- Provide an existing image
- Provide a text prompt ("flamingo")
- Select from X variations the new image that looks best to you
- It does the equivalent of a google image search on your "flamingo" prompt
- It picks the most blend-able ones as a basis to a new synthetic flamingo
- It superimposes the result on your image
Very cool don't get me wrong. Now I want to tweak this new floating flamingo I picked further, or have that Corgi in the museum maybe sink into the little couch a bit as it has weight in the real world.Can't. You'd have to start over with the prompt or use this as the new base image maybe.
The example with furniture placement in an empty room is also very interesting. You could describe the kind of couch you want and where you want it and it will throw you decent options.
But say I want the purple one in the middle of the room that it gave me as an option, but rotated a little bit. It would generate a completely new purple couch. Maybe it will even look pretty similar but not exactly the same.
See what I mean?
If you pay attention to all the corgi examples, the sofa texture changes in each of them, and it synthesizes shadows in the right orientation - that's what it's trained to do. The first one actually does give you the impression of weight. And if you look at "A bowl of soup that looks like a monster knitted out of wool" the bowl is clearly weighing down. I bet if the picture had a more fluffy sofa you would indeed see the corgi making an indent on it, as it will have learned that from its training set.
Of course there will be limits to how much you can edit, but then nothing stops you from pulling that into Photoshop for extra fine adjustments of your own. This is far from a 'cool trick' and many of those images would take hours for a human to reproduce, especially with complex textures like the Teddy Bear ones. And note how they also have consistent specular reflections in all the glass materials.
My issue is that it appears to not be possible to explain what the AI is doing at all. If you could, you'd be able to actually control the output. And talking about how the model is trained is interesting but not an answer.

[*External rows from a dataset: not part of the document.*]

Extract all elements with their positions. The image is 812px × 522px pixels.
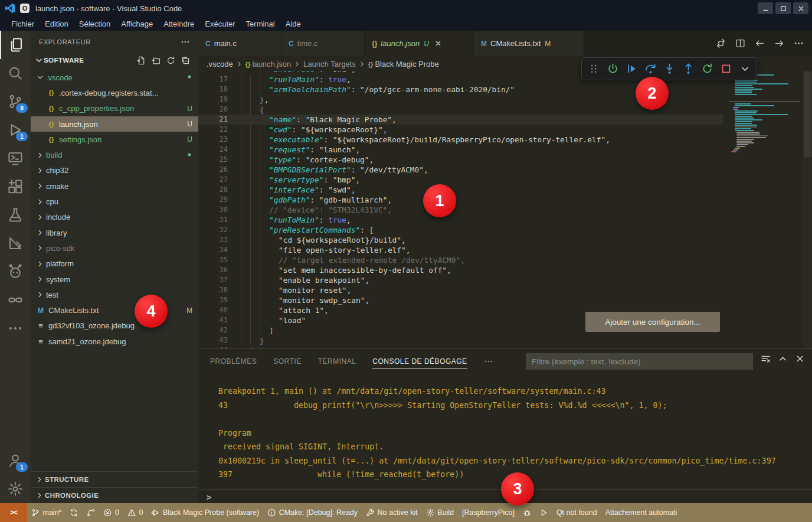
code-line-24[interactable]: 24"request": "launch",	[198, 145, 723, 155]
tab-cmakelists-txt[interactable]: MCMakeLists.txtM	[474, 31, 584, 56]
code-line-37[interactable]: 37"enable breakpoint",	[198, 275, 723, 285]
code-line-26[interactable]: 26"BMPGDBSerialPort": "/dev/ttyACM0",	[198, 165, 723, 175]
menu-edition[interactable]: Edition	[40, 18, 74, 30]
tree-item--cortex-debug-registers-stat-[interactable]: {}.cortex-debug.registers.stat...	[31, 85, 198, 100]
breadcrumb-item[interactable]: {}Black Magic Probe	[368, 60, 439, 68]
maximize-panel-icon[interactable]	[778, 354, 788, 364]
tab-time-c[interactable]: Ctime.c	[281, 31, 365, 56]
panel-more-icon[interactable]	[484, 349, 493, 374]
activitybar-infinity-extension[interactable]	[0, 286, 31, 314]
tree-item-settings-json[interactable]: {}settings.jsonU	[31, 132, 198, 147]
compare-icon[interactable]	[716, 38, 726, 48]
folder-section-header[interactable]: SOFTWARE	[31, 53, 198, 67]
continue-button[interactable]	[623, 61, 640, 77]
tree-item-cmakelists-txt[interactable]: MCMakeLists.txtM	[31, 302, 198, 318]
status-errors[interactable]: 0	[99, 503, 123, 522]
tree-item-gd32vf103-ozone-jdebug[interactable]: ≡gd32vf103_ozone.jdebug	[31, 318, 198, 334]
tree-item-chip32[interactable]: chip32	[31, 163, 198, 178]
status-play-icon-item[interactable]	[535, 503, 552, 522]
tree-item-platform[interactable]: platform	[31, 256, 198, 272]
status-cmake-variant[interactable]: [RaspberryPico]	[458, 503, 519, 522]
section-structure[interactable]: STRUCTURE	[31, 471, 198, 487]
power-button[interactable]	[604, 61, 621, 77]
menu-terminal[interactable]: Terminal	[241, 18, 280, 30]
tab-main-c[interactable]: Cmain.c	[198, 31, 281, 56]
section-chronologie[interactable]: CHRONOLOGIE	[31, 487, 198, 503]
tree-item-test[interactable]: test	[31, 287, 198, 302]
tree-item-include[interactable]: include	[31, 210, 198, 225]
code-line-33[interactable]: 33"cd ${workspaceRoot}/build",	[198, 235, 723, 245]
ellipsis-icon[interactable]	[794, 38, 804, 48]
tree-item-library[interactable]: library	[31, 225, 198, 240]
activitybar-explorer[interactable]	[0, 31, 31, 59]
code-line-32[interactable]: 32"preRestartCommands": [	[198, 225, 723, 235]
menu-aide[interactable]: Aide	[280, 18, 306, 30]
activitybar-platformio[interactable]	[0, 257, 31, 286]
tree-item-cpu[interactable]: cpu	[31, 194, 198, 209]
code-line-43[interactable]: 43}	[198, 335, 723, 345]
editor-scrollbar[interactable]	[803, 71, 812, 348]
tree-item-samd21-ozone-jdebug[interactable]: ≡samd21_ozone.jdebug	[31, 334, 198, 349]
menu-fichier[interactable]: Fichier	[6, 18, 40, 30]
close-panel-icon[interactable]	[795, 354, 805, 364]
tree-item-launch-json[interactable]: {}launch.jsonU	[31, 116, 198, 132]
panel-tab-sortie[interactable]: SORTIE	[273, 349, 301, 374]
tree-item-cmake[interactable]: cmake	[31, 178, 198, 194]
close-button[interactable]	[793, 2, 808, 14]
activitybar-extensions[interactable]	[0, 172, 31, 201]
code-line-27[interactable]: 27"servertype": "bmp",	[198, 175, 723, 185]
menu-exécuter[interactable]: Exécuter	[199, 18, 240, 30]
panel-tab-console-de-d-bogage[interactable]: CONSOLE DE DÉBOGAGE	[372, 349, 467, 374]
step-over-button[interactable]	[642, 61, 659, 77]
code-line-22[interactable]: 22"cwd": "${workspaceRoot}",	[198, 125, 723, 135]
minimize-button[interactable]	[758, 2, 773, 14]
code-line-31[interactable]: 31"runToMain": true,	[198, 215, 723, 225]
debug-console-filter-input[interactable]	[526, 353, 753, 370]
menu-sélection[interactable]: Sélection	[74, 18, 116, 30]
code-line-21[interactable]: 21"name": "Black Magic Probe",	[198, 115, 723, 125]
stop-button[interactable]	[718, 61, 734, 77]
activitybar-design-tool[interactable]	[0, 229, 31, 257]
status-qt-status[interactable]: Qt not found	[552, 503, 601, 522]
minimap[interactable]	[729, 73, 800, 348]
status-warnings[interactable]: 0	[123, 503, 147, 522]
activitybar-more-views[interactable]	[0, 314, 31, 342]
code-line-29[interactable]: 29"gdbPath": "gdb-multiarch",	[198, 195, 723, 205]
tree-item-system[interactable]: system	[31, 272, 198, 287]
menu-atteindre[interactable]: Atteindre	[158, 18, 199, 30]
activitybar-search[interactable]	[0, 59, 31, 87]
status-debug-target[interactable]: Black Magic Probe (software)	[147, 503, 263, 522]
explorer-more-icon[interactable]	[181, 37, 190, 47]
add-configuration-button[interactable]: Ajouter une configuration...	[585, 312, 720, 332]
menu-affichage[interactable]: Affichage	[116, 18, 158, 30]
breadcrumb-item[interactable]: .vscode	[207, 60, 233, 68]
new-folder-icon[interactable]	[152, 56, 161, 65]
status-cmake-kit[interactable]: No active kit	[362, 503, 422, 522]
code-line-36[interactable]: 36"set mem inaccessible-by-default off",	[198, 265, 723, 275]
status-git-graph[interactable]	[83, 503, 100, 522]
status-cmake-status[interactable]: CMake: [Debug]: Ready	[263, 503, 362, 522]
code-line-34[interactable]: 34"file open-story-teller.elf",	[198, 245, 723, 255]
breadcrumb-item[interactable]: Launch Targets	[303, 60, 356, 68]
code-line-28[interactable]: 28"interface": "swd",	[198, 185, 723, 195]
panel-tab-probl-mes[interactable]: PROBLÈMES	[210, 349, 257, 374]
code-line-30[interactable]: 30// "device": "STM32L431VC",	[198, 205, 723, 215]
scrollbar-thumb[interactable]	[804, 71, 811, 157]
code-line-38[interactable]: 38"monitor reset",	[198, 285, 723, 295]
code-editor[interactable]: 16"interface": "swd",17"runToMain": true…	[198, 71, 812, 348]
more-button[interactable]	[736, 61, 753, 77]
tree-item--vscode[interactable]: .vscode	[31, 70, 198, 85]
tree-item-pico-sdk[interactable]: pico-sdk	[31, 240, 198, 256]
remote-indicator[interactable]: ><	[0, 503, 27, 522]
status-sync[interactable]	[66, 503, 83, 522]
tree-item-build[interactable]: build	[31, 147, 198, 162]
panel-tab-terminal[interactable]: TERMINAL	[318, 349, 356, 374]
activitybar-source-control[interactable]: 9	[0, 87, 31, 116]
activitybar-account[interactable]: 1	[0, 446, 31, 475]
activitybar-run-debug[interactable]: 1	[0, 116, 31, 144]
breadcrumb-item[interactable]: {}launch.json	[245, 60, 291, 68]
tree-item-c-cpp-properties-json[interactable]: {}c_cpp_properties.jsonU	[31, 101, 198, 116]
code-line-23[interactable]: 23"executable": "${workspaceRoot}/build/…	[198, 135, 723, 145]
new-file-icon[interactable]	[137, 56, 146, 65]
status-auto-attach[interactable]: Attachement automati	[601, 503, 682, 522]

Of course there is a superimposing step, that just means it adds its layer on top of the photo you provide. That's all it means and that's literally what it is doing, that's all I tried to say, heh.
> If you pay attention to all the corgi examples, the sofa texture changes in each of them
Yes, exactly!
> This is far from a 'cool trick' and many of those images would take hours for a human to reproduce
OK, fair enough. I'll try to be more clear:
It is very cool and not a trick and the results are fantastic if you got out exactly what you wanted. Amazing time saver. And if not? Right now this is totally hit or miss.
It would also take hours for a human to reproduce a Vermeer and this no doubt has those in its training set and would style-transfer unto a corgi instantly. Certainly faster than Vermeer himself could do it.
But Vermeer could explain how he came up with the style, his techniques, choices, 'etc.
It reads like the advance here is that it will usually synthesize something that looks great but not always the thing that you want. With no recourse.